O repertório que Aracy cantava nessas apresentações tinha um único astro e gerou dois álbuns em formato de 78 rotações, com as clássicas “Conversa de Botequim”, “Feitiço da Vila”, “Palpite Infeliz”, “Último Desejo” e “Com Que Roupa?”, entre outras de autoria e em homenagem ao amigo Noel Rosa (1910-1937), falecido 13 anos antes e, desde então, esquecido. “Foi a primeira vez que se fez um tributo com critério no Brasil”, afirma o jornalista e crítico musical Hugo Sukman, 48. “Esse trabalho estabeleceu a obra do Noel e o transformou no maior compositor brasileiro”, completa.
O pioneirismo de Aracy parece ter ganhado em 2019 uma legião considerável de discípulos, tanto numérica quanto qualitativamente. Nando Reis, 56, escolheu a última sexta (19), data do aniversário de 78 anos do homenageado, para lançar o seu “Não Sou Nenhum Roberto (Mas Às Vezes Chego Perto)”, em louvor ao Rei que criou “Amada Amante” (com Erasmo Carlos). “Nana Caymmi Canta Tito Madi”, colocado na praça em março, dispensa explicações.
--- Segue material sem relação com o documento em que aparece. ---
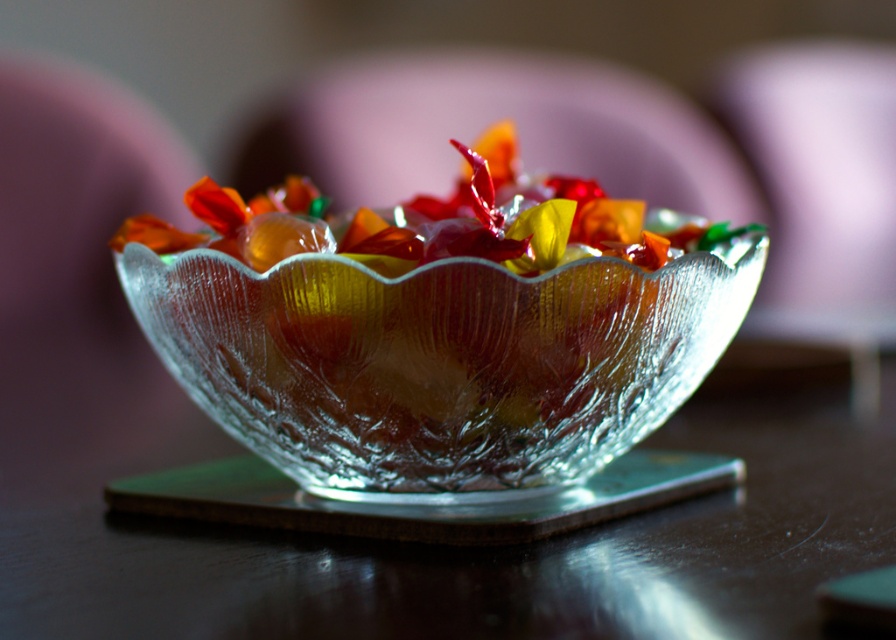 You are standing in front of a table with a glass bowl. The bowl has a scalloped rim and contains colorful candies. There is a specific point at coordinates [438,362]. What object is located at this point?

The point at [438,362] indicates the transparent textured glass bowl at center.

You are a caterer arranging desserts on a table. You have a transparent textured glass bowl at center and a transparent glass plate at center. You need to place a cake that is 2.5 inches wide on the table without overlapping any existing items. Is there enough space between the two items to place the cake?

The distance between the transparent textured glass bowl at center and the transparent glass plate at center is 2.07 inches. Since the cake is 2.5 inches wide, which is wider than the space available, there is not enough space to place the cake between them without overlapping.

You are a delivery person who needs to place a second bowl next to the transparent textured glass bowl at center. The second bowl is the translucent glass bowl at center. The minimum required distance between the two bowls to prevent them from touching is 1.5 inches. Can you safely place the second bowl without them touching?

The distance between the transparent textured glass bowl at center and the translucent glass bowl at center is 1.51 inches, which is just over the required 1.5 inches. Therefore, you can safely place the second bowl without them touching.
O mesmo se observa em “Mart’nália Canta Vinicius de Moraes”. “Canto da Noite na Boca do Vento”, de Fabiana Cozza, reacende o legado de Dona Ivone Lara (1922-2018). Sukman aponta na lista abaixo 5 tributos memoráveis da música brasileira.
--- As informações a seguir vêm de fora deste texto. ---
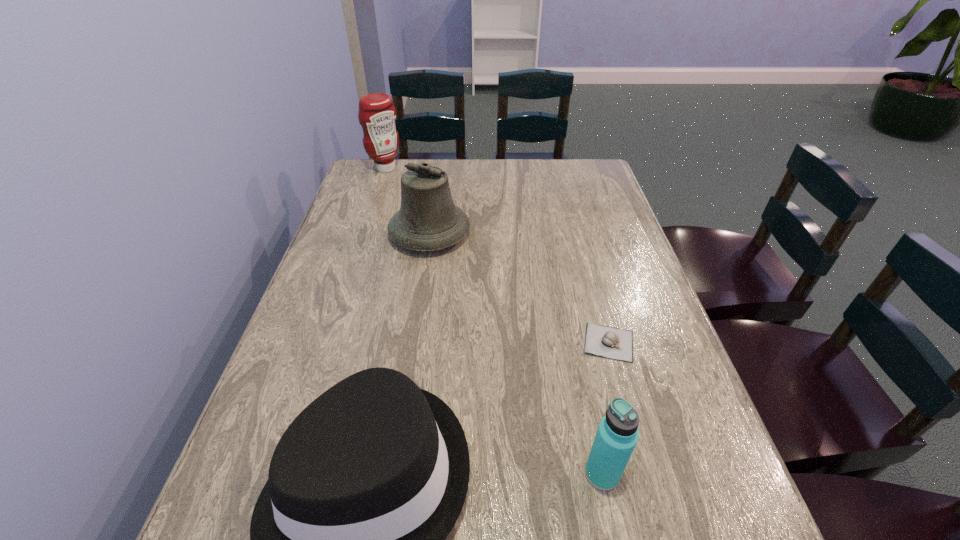 At what (x,y) coordinates should I click in order to perform the action: click on condiment. Please return your answer as a coordinate pair (x, y). The image size is (960, 540). Looking at the image, I should click on (377, 114).

The image size is (960, 540). Find the location of `bell`. bell is located at coordinates coord(428,220).

At what (x,y) coordinates should I click in order to perform the action: click on thermos bottle. Please return your answer as a coordinate pair (x, y). Looking at the image, I should click on (617, 435).

I want to click on the third nearest object, so click(603, 341).

Locate an element on the screen. garlic is located at coordinates (603, 341).

Locate an element on the screen. This screenshot has width=960, height=540. vacant area situated 0.260m on the right of the farthest object is located at coordinates (476, 168).

Find the location of a particular element. vacant region located on the front of the second farthest object is located at coordinates (422, 280).

Where is `vacant space located on the back of the thermos bottle`? vacant space located on the back of the thermos bottle is located at coordinates (583, 380).

Identify the location of free space located on the left of the shortest object. (434, 342).

You are a GUI agent. You are given a task and a screenshot of the screen. Output one action in this format:
    pyautogui.click(x=<x>, y=<y>)
    Task: Click on the object at the far edge
    The height and width of the screenshot is (540, 960).
    Given the screenshot: What is the action you would take?
    pyautogui.click(x=377, y=114) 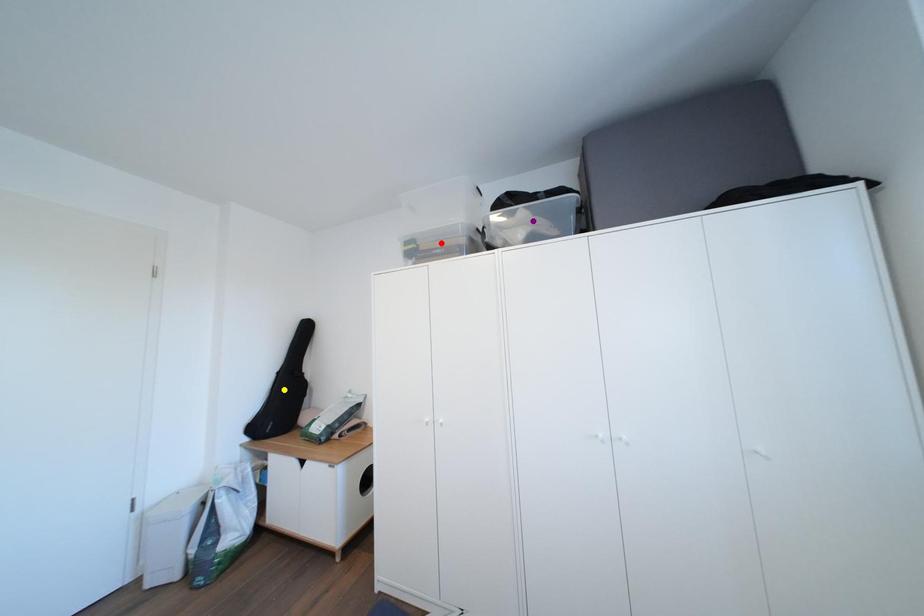 Order these from nearest to farthest:
purple point, red point, yellow point

purple point < red point < yellow point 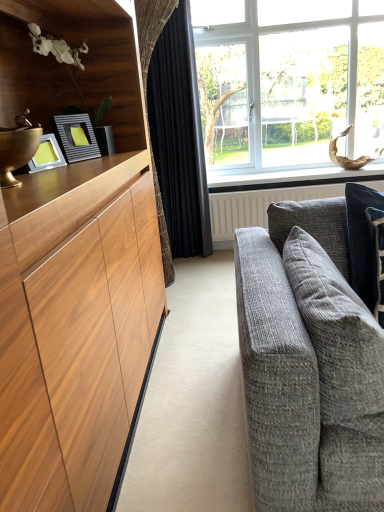 Where is `white painted wood at upper center`? This screenshot has width=384, height=512. white painted wood at upper center is located at coordinates (300, 179).

At what (x,y) coordinates should I click in order to perform the action: click on clear glass window at upper right. Please return your answer as a coordinate pair (x, y). The width and height of the screenshot is (384, 512). Looking at the image, I should click on (288, 82).

This screenshot has height=512, width=384. What do you see at coordinates (337, 335) in the screenshot?
I see `gray textured pillow at right, arranged as the first pillow when viewed from the left` at bounding box center [337, 335].

At what (x,y) coordinates should I click in order to perform the action: click on dark blue textured pillow at right, the 1th pillow in the right-to-left sequence. Please return your answer as a coordinate pair (x, y). The image size is (384, 512). Looking at the image, I should click on (365, 242).

Considering the sizes of objects white textured radiator at center and gray textured pillow at right, which is counted as the second pillow, starting from the right, in the image provided, who is shorter, white textured radiator at center or gray textured pillow at right, which is counted as the second pillow, starting from the right,?

gray textured pillow at right, which is counted as the second pillow, starting from the right, is shorter.

Is the surface of white textured radiator at center in direct contact with gray textured pillow at right, which is counted as the second pillow, starting from the right?

white textured radiator at center is not next to gray textured pillow at right, which is counted as the second pillow, starting from the right, and they're not touching.

Considering the relative positions of white textured radiator at center and gray textured pillow at right, arranged as the first pillow when viewed from the left, in the image provided, is white textured radiator at center to the right of gray textured pillow at right, arranged as the first pillow when viewed from the left, from the viewer's perspective?

Correct, you'll find white textured radiator at center to the right of gray textured pillow at right, arranged as the first pillow when viewed from the left.

Does white textured radiator at center come in front of gray textured pillow at right, which is counted as the second pillow, starting from the right?

No.

What's the angular difference between clear glass window at upper right and black velvet curtain at center's facing directions?

clear glass window at upper right and black velvet curtain at center are facing 0.0587 degrees away from each other.

Where is `window that appears behind the black velvet curtain at center`? window that appears behind the black velvet curtain at center is located at coordinates (288, 82).

Which object is wider, clear glass window at upper right or black velvet curtain at center?

clear glass window at upper right.

Is clear glass window at upper right smaller than black velvet curtain at center?

Incorrect, clear glass window at upper right is not smaller in size than black velvet curtain at center.

Between white painted wood at upper center and black velvet curtain at center, which one has larger size?

With larger size is black velvet curtain at center.

Consider the image. Is white painted wood at upper center positioned with its back to black velvet curtain at center?

white painted wood at upper center does not have its back to black velvet curtain at center.

From a real-world perspective, is white painted wood at upper center positioned under black velvet curtain at center based on gravity?

Yes.

Is point (290, 175) closer to camera compared to point (333, 365)?

That is False.

Who is shorter, white painted wood at upper center or gray textured pillow at right, which is counted as the second pillow, starting from the right?

white painted wood at upper center.

Which is correct: white painted wood at upper center is inside gray textured pillow at right, which is counted as the second pillow, starting from the right, or outside of it?

white painted wood at upper center is not enclosed by gray textured pillow at right, which is counted as the second pillow, starting from the right.

Between white painted wood at upper center and gray textured pillow at right, which is counted as the second pillow, starting from the right, which one appears on the right side from the viewer's perspective?

white painted wood at upper center is more to the right.

From the image's perspective, is white painted wood at upper center below metallic silver picture frame at left?

No.

In order to click on picture frame below the white painted wood at upper center (from the image's perspective) in this screenshot , I will do `click(73, 139)`.

Considering the positions of objects white painted wood at upper center and metallic silver picture frame at left in the image provided, who is more to the left, white painted wood at upper center or metallic silver picture frame at left?

metallic silver picture frame at left.

What's the angular difference between white painted wood at upper center and metallic silver picture frame at left's facing directions?

white painted wood at upper center and metallic silver picture frame at left are facing 71.5 degrees away from each other.

Can you confirm if white textured radiator at center is smaller than dark blue textured pillow at right, acting as the 2th pillow starting from the left?

Actually, white textured radiator at center might be larger than dark blue textured pillow at right, acting as the 2th pillow starting from the left.

Is white textured radiator at center not close to dark blue textured pillow at right, the 1th pillow in the right-to-left sequence?

That's right, there is a large distance between white textured radiator at center and dark blue textured pillow at right, the 1th pillow in the right-to-left sequence.

Considering the relative positions of white textured radiator at center and dark blue textured pillow at right, acting as the 2th pillow starting from the left, in the image provided, is white textured radiator at center in front of dark blue textured pillow at right, acting as the 2th pillow starting from the left,?

No, the depth of white textured radiator at center is greater than that of dark blue textured pillow at right, acting as the 2th pillow starting from the left.

Is white textured radiator at center facing away from dark blue textured pillow at right, acting as the 2th pillow starting from the left?

white textured radiator at center does not have its back to dark blue textured pillow at right, acting as the 2th pillow starting from the left.

Relative to white painted wood at upper center, is white textured radiator at center in front or behind?

In the image, white textured radiator at center appears in front of white painted wood at upper center.

From the image's perspective, is white textured radiator at center positioned above or below white painted wood at upper center?

white textured radiator at center is situated lower than white painted wood at upper center in the image.

Can white painted wood at upper center be found inside white textured radiator at center?

No, white painted wood at upper center is not surrounded by white textured radiator at center.

Where is `radiator on the right of gray textured pillow at right, arranged as the first pillow when viewed from the left`? radiator on the right of gray textured pillow at right, arranged as the first pillow when viewed from the left is located at coordinates (257, 206).

Where is `curtain that is below the clear glass window at upper right (from the image's perspective)`? The image size is (384, 512). curtain that is below the clear glass window at upper right (from the image's perspective) is located at coordinates (179, 137).

Looking at the image, which one is located further to dark blue textured pillow at right, acting as the 2th pillow starting from the left, clear glass window at upper right or white painted wood at upper center?

clear glass window at upper right lies further to dark blue textured pillow at right, acting as the 2th pillow starting from the left, than the other object.

Which object lies nearer to the anchor point clear glass window at upper right, gray textured pillow at right, which is counted as the second pillow, starting from the right, or black velvet curtain at center?

black velvet curtain at center is closer to clear glass window at upper right.

Which object lies further to the anchor point white painted wood at upper center, gray textured pillow at right, arranged as the first pillow when viewed from the left, or clear glass window at upper right?

gray textured pillow at right, arranged as the first pillow when viewed from the left.

Estimate the real-world distances between objects in this image. Which object is closer to white textured radiator at center, white painted wood at upper center or metallic silver picture frame at left?

Among the two, white painted wood at upper center is located nearer to white textured radiator at center.

When comparing their distances from white painted wood at upper center, does black velvet curtain at center or dark blue textured pillow at right, acting as the 2th pillow starting from the left, seem further?

dark blue textured pillow at right, acting as the 2th pillow starting from the left, is positioned further to the anchor white painted wood at upper center.

From the image, which object appears to be farther from white textured radiator at center, clear glass window at upper right or gray textured pillow at right, which is counted as the second pillow, starting from the right?

Based on the image, gray textured pillow at right, which is counted as the second pillow, starting from the right, appears to be further to white textured radiator at center.

Considering their positions, is white textured radiator at center positioned further to clear glass window at upper right than dark blue textured pillow at right, acting as the 2th pillow starting from the left?

dark blue textured pillow at right, acting as the 2th pillow starting from the left, is positioned further to the anchor clear glass window at upper right.

Looking at the image, which one is located further to gray textured pillow at right, arranged as the first pillow when viewed from the left, white painted wood at upper center or dark blue textured pillow at right, acting as the 2th pillow starting from the left?

white painted wood at upper center lies further to gray textured pillow at right, arranged as the first pillow when viewed from the left, than the other object.

Where is `pillow between gray textured pillow at right, arranged as the first pillow when viewed from the left, and black velvet curtain at center, along the z-axis`? Image resolution: width=384 pixels, height=512 pixels. pillow between gray textured pillow at right, arranged as the first pillow when viewed from the left, and black velvet curtain at center, along the z-axis is located at coordinates (365, 242).

Locate an element on the screen. window between dark blue textured pillow at right, acting as the 2th pillow starting from the left, and white painted wood at upper center from front to back is located at coordinates (288, 82).

Locate an element on the screen. curtain between gray textured pillow at right, which is counted as the second pillow, starting from the right, and white painted wood at upper center, along the z-axis is located at coordinates (179, 137).

I want to click on curtain between gray textured pillow at right, which is counted as the second pillow, starting from the right, and white textured radiator at center in the front-back direction, so click(179, 137).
“Aracy de Almeida Interpreta Noel Rosa” (1950)
Típico tributo que resgatava do esquecimento uma obra que não era gravada há quase 15 anos e se tornou importantíssima. Foi a primeira vez que uma incursão desse porte foi realizada com o devido critério. A partir desse trabalho, músicas como “Feitiço da Vila”, “Conversa de Botequim” e “Último Desejo” se tornaram clássicas. Ali Noel Rosa se transformou no maior compositor brasileiro.
“Elis & Tom” (1974)
No fundo esse é um tributo da nossa maior cantora ao nosso maior compositor. Única vez em que Elis Regina se dedicou a cantar a obra de um único autor dentro de um álbum. Parcerias consagradas de Tom Jobim com Chico Buarque (“Retrato em Branco & Preto”), Vinicius de Moraes (“Por Toda a Minha Vida”) e Aloysio de Oliveira (“Inútil Paisagem”) comparecem nesse disco irrepreensível.
“Ouro Negro: Homenagem a Moacir Santos” (2001)
Produzido pelo saxofonista Zé Nogueira e o violonista e arranjador Mario Adnet, esse é um trabalho fundamental, que resgatou a música de Moacir Santos, exilada do Brasil com ele desde que o músico se mudou para os Estados Unidos. Gilberto Gil, João Bosco, Milton Nascimento, Djavan e Ed Motta comparecem no CD duplo que enfileira 24 canções, além do próprio Moacir.
“Corpo de Baile” (2014)
Abordagem da cantora Mônica Salmaso sobre a parceria de Guinga e Paulo César Pinheiro que, além de musicalmente perfeita, consagra uma obra contemporânea. As 14 canções são um deleite para o ouvinte, que conciliam a poesia refinada de Pinheiro com a sofisticação dos caminhos intrincados que Guinga busca na melodia. Não por acaso foi eleito o melhor álbum daquele ano.
“Ismael Silva: Uma Escola de Samba” (2015)
Além de recuperar uma obra quase esquecida, Augusto Martins e Cláudio Jorge ambientam a música de Ismael Silva em seu habitat natural, as rodas de samba. Isso é importante porque ela sempre foi gravada de forma diferente, amaxixada nos anos 1930, como era hábito, e com orquestra nos estúdios quando foi redescoberta nos anos 1960. “Antonico” e “Contrastes” comparecem no álbum.